The sign on the road says 29km to Moshi, but what does that mean to me? It does not tell me how many stops the bus will make, how many villages are along the way. It does not tell me that the closer we get to Moshi, the slower we will go. The driver will appear tentative, some unknown fear causing him to crawl across speed bumps. It is impossible to determine how much time will be spent at each village, but this I know: the bus will never move at less than full capacity, and the number of passengers boarding must always be greater than the number exiting. So the vehicle somehow grows, absorbing an absurd amount of passengers. We eventually make it to Moshi, after two hours of travel.

Moshi is pronounced “Moshhh,” the “i” being shushed.

Part 2. Maimorea Market

Maimorea is the largest thrift market I’ve ever seen.
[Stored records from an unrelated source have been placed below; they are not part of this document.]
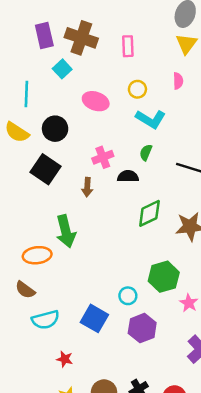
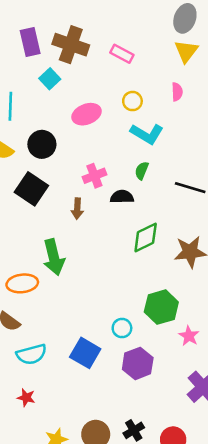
pink rectangle: (128, 46) -> (122, 54), turned -60
pink ellipse: (96, 101) -> (87, 114), turned -40
red star: (65, 359) -> (26, 398), moved

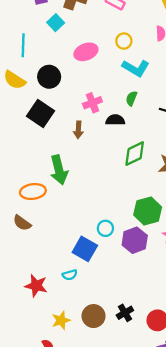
cyan circle: (122, 328) -> (105, 228), moved
cyan semicircle: (31, 354) -> (70, 275), moved, size x0.6
purple hexagon: (138, 363) -> (135, 240), moved
red star: (26, 398) -> (36, 286), size x1.5

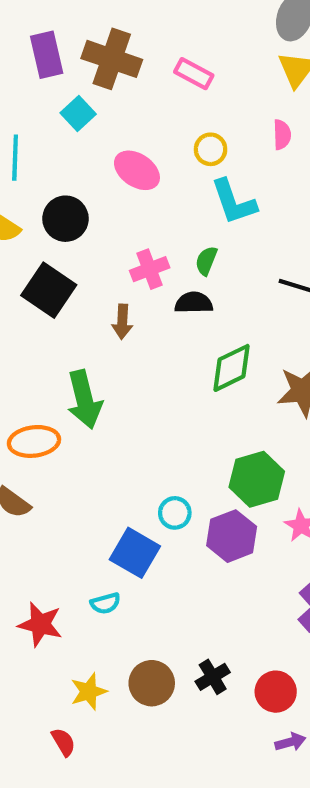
pink ellipse: (86, 52) -> (137, 170), turned 55
cyan L-shape: (136, 68) -> (234, 202), turned 40
green semicircle: (131, 98) -> (206, 261), moved

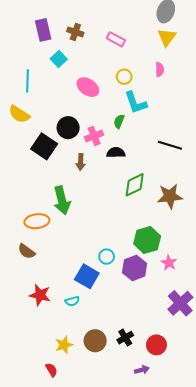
brown cross: (112, 59) -> (75, 32), size x0.6
black circle: (66, 219) -> (68, 128), moved
green semicircle: (206, 261) -> (119, 121), moved
red star: (40, 624) -> (40, 295), moved
purple arrow: (290, 742) -> (142, 370), moved

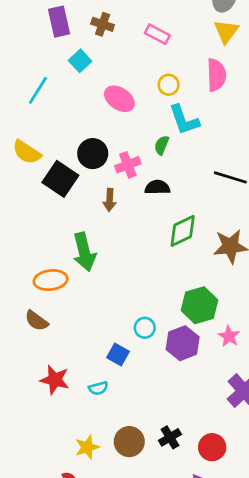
pink semicircle: (160, 69) -> (216, 75), size x1.6
cyan line: (28, 81) -> (38, 90), turned 30
yellow semicircle: (19, 114) -> (27, 152), moved
blue square: (87, 276) -> (118, 354), size x0.7

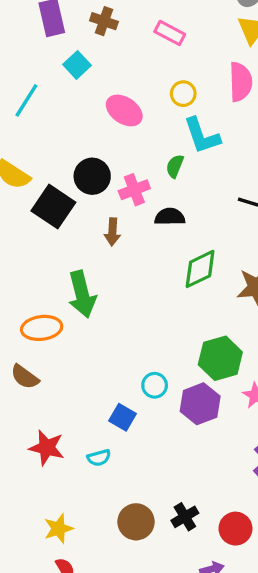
yellow star: (87, 447) -> (58, 529), moved

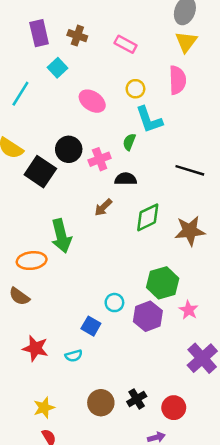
brown arrow: (112, 232) -> (103, 207), moved, turned 42

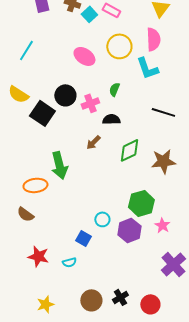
cyan square: (58, 68) -> (89, 14), moved
yellow circle: (135, 89) -> (119, 46), size x1.6
cyan L-shape: (149, 120) -> (147, 68), moved

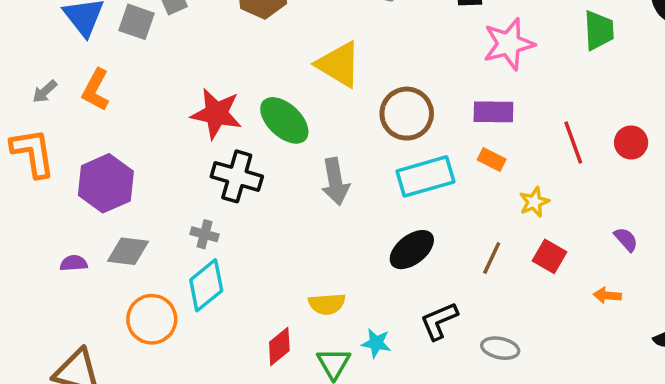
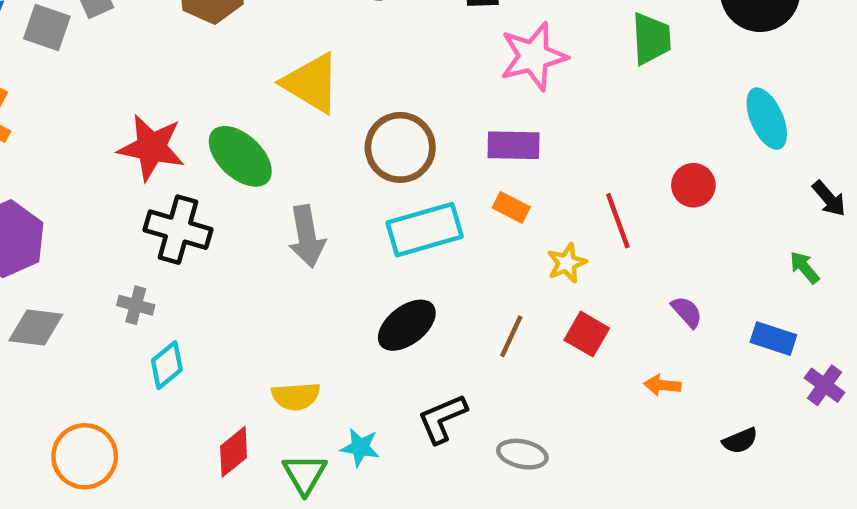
red line: (573, 142) -> (618, 221), moved
cyan diamond: (206, 285) -> (167, 365), moved, size x0.7
orange circle: (152, 319) -> (85, 456), moved

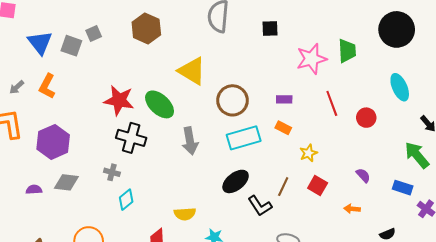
pink star: (533, 56) -> (312, 59), moved
purple rectangle: (513, 145) -> (284, 99), size x0.7
red line: (618, 221) -> (332, 103), moved
green arrow: (805, 267) -> (417, 155), size x1.8
black L-shape: (442, 419) -> (260, 206), moved, turned -100

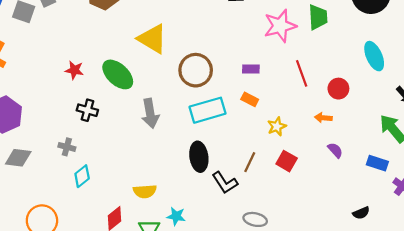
red star: (119, 100) -> (74, 70), size x0.6
black cross: (131, 138) -> (87, 110), size x0.7
black ellipse: (236, 181) -> (199, 157), turned -60
orange arrow: (352, 209) -> (323, 118), moved

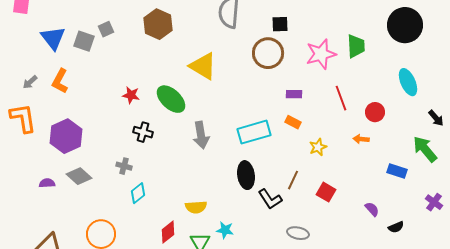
brown circle: (196, 70) -> (268, 53), moved
purple semicircle: (335, 150) -> (372, 209), moved
gray diamond: (18, 158) -> (79, 176), turned 35
red square: (287, 161) -> (326, 192), moved
blue rectangle: (377, 163) -> (397, 171), moved

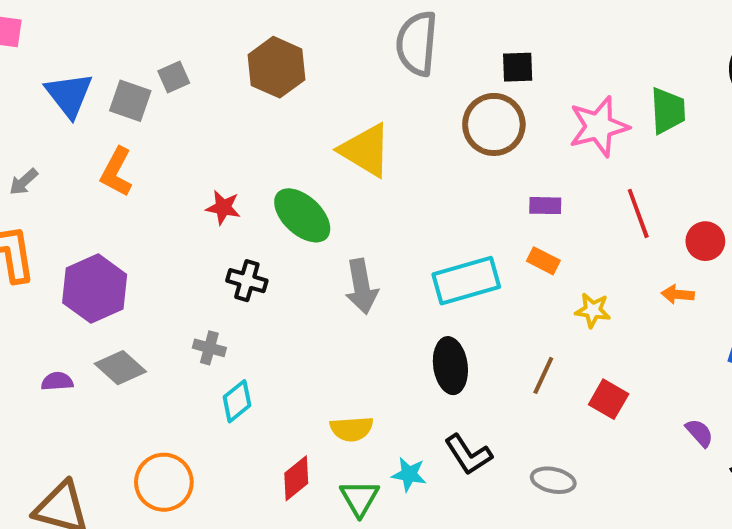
orange L-shape: (60, 81) -> (116, 172), moved
yellow star: (318, 147) -> (593, 310), turned 30
black L-shape: (270, 199) -> (468, 455), moved

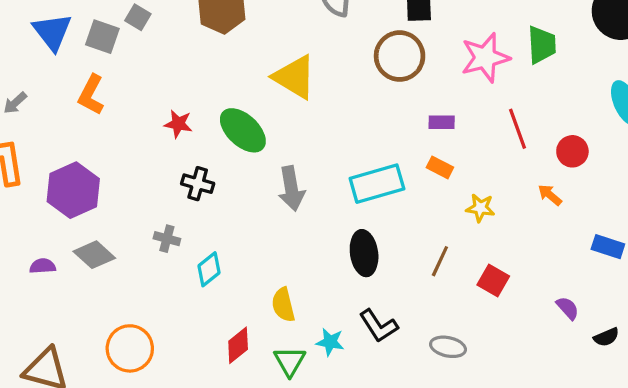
gray square: (174, 77) -> (138, 17), turned -35
orange arrow: (678, 294) -> (550, 195), turned 35
cyan diamond: (237, 401) -> (209, 269), moved
yellow semicircle: (352, 429) -> (283, 305), turned 80

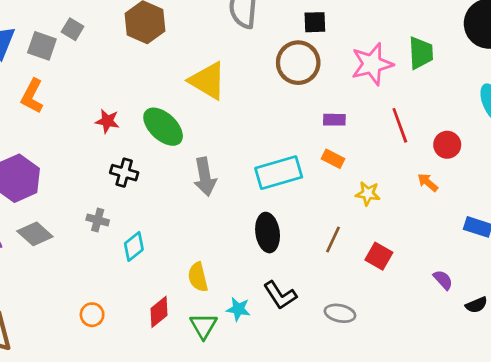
orange circle: (130, 348) -> (92, 315), moved, size x0.6

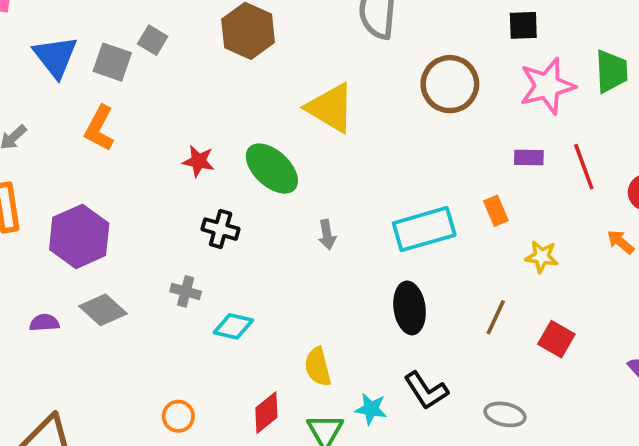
black square: (315, 22) -> (523, 25), moved
purple rectangle: (334, 120) -> (529, 158), moved
orange rectangle: (333, 159) -> (496, 211), turned 40
gray arrow: (205, 177) -> (327, 235), size x0.6
cyan diamond: (134, 246) -> (233, 326), turned 52

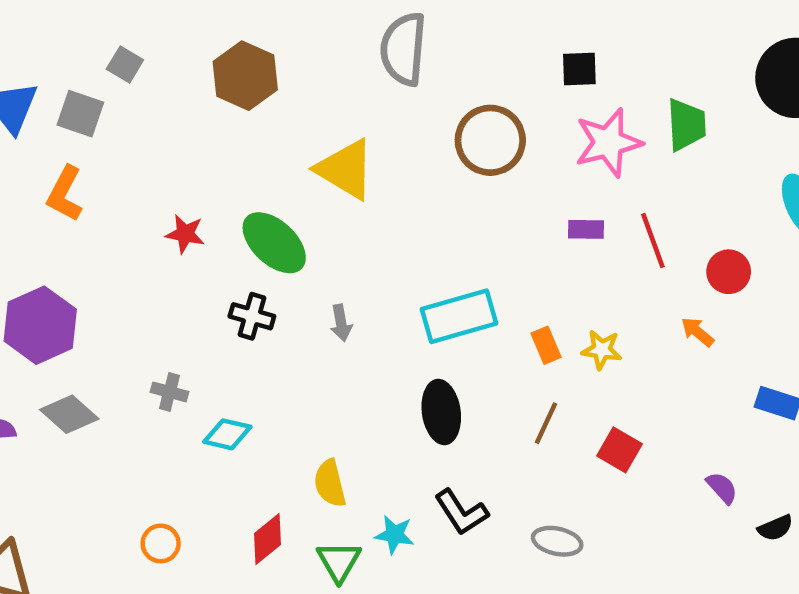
gray square: (153, 40) -> (125, 65), moved
orange rectangle: (496, 211) -> (546, 345), moved
black cross: (221, 229) -> (252, 316), moved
Long corridors and cluttered booths stretch over a mile in each direction. It is an entire city with its own distinct neighbourhoods. The ground is bumpy enough that even when you’re watching your feet you’re bound to stumble, like walking along the skin of a giant reptile. I see a girl in a knitted red, black and yellow sweater with the words “Awesome Ninja Turtle Varsity” on it. I ask to take her picture but she refuses. The locals laugh at my attempt and then offer me mandazi, ten cent donuts. Nadine treats me to muhogo, deep fried cassava, and I buy pastel dress shirts to my content.

Part 3. Uru Falls

We took a taxi up the side of Kili to see Uru Falls. The road was slippery. We were fishtailing about a meter from a cliff edge, and eventually got stuck in the mud. Half a dozen locals helped dig us out, and while I was pushing my left was covered with mud by the spinning tires, silencing any hopes I had of staying relatively clean. The path itself was about the same, but I managed to stay on my feet. Uru is possibly the most beautiful waterfall I’ve ever seen. The path rises up the valley on approach, the sky falling in white sheets between the trees up ahead. The roar and mist embrace you as you rise up. It is magnificent.